TASK OBJECTIVE
When the line containing "Les bébés dinosaures" is reached, begin transcribing. Continue exactly through the final line of the listing, and return nothing else.

MATERIAL TO PROCESS
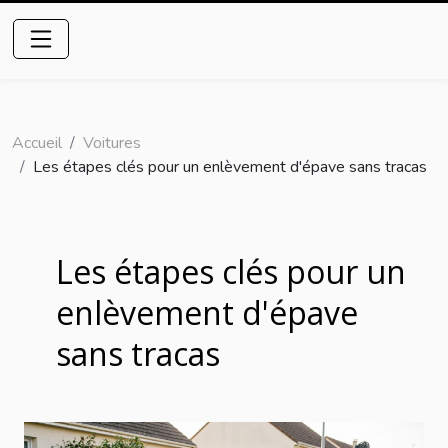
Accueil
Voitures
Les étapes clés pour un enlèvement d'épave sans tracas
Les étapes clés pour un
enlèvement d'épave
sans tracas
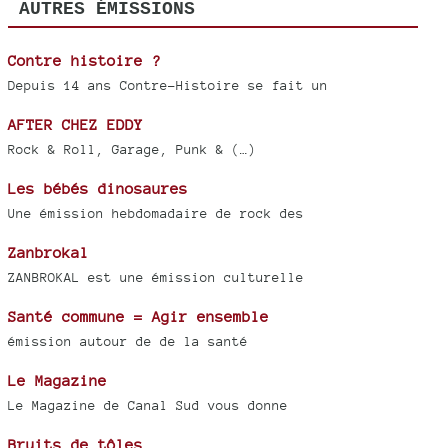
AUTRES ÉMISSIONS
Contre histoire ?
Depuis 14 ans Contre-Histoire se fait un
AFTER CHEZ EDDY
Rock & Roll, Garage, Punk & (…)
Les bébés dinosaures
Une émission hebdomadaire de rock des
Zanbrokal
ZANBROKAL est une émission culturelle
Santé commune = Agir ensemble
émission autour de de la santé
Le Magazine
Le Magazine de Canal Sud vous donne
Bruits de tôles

ANSWER SPACE
Les bébés dinosaures
Une émission hebdomadaire de rock des
Zanbrokal
ZANBROKAL est une émission culturelle
Santé commune = Agir ensemble
émission autour de de la santé
Le Magazine
Le Magazine de Canal Sud vous donne
Bruits de tôles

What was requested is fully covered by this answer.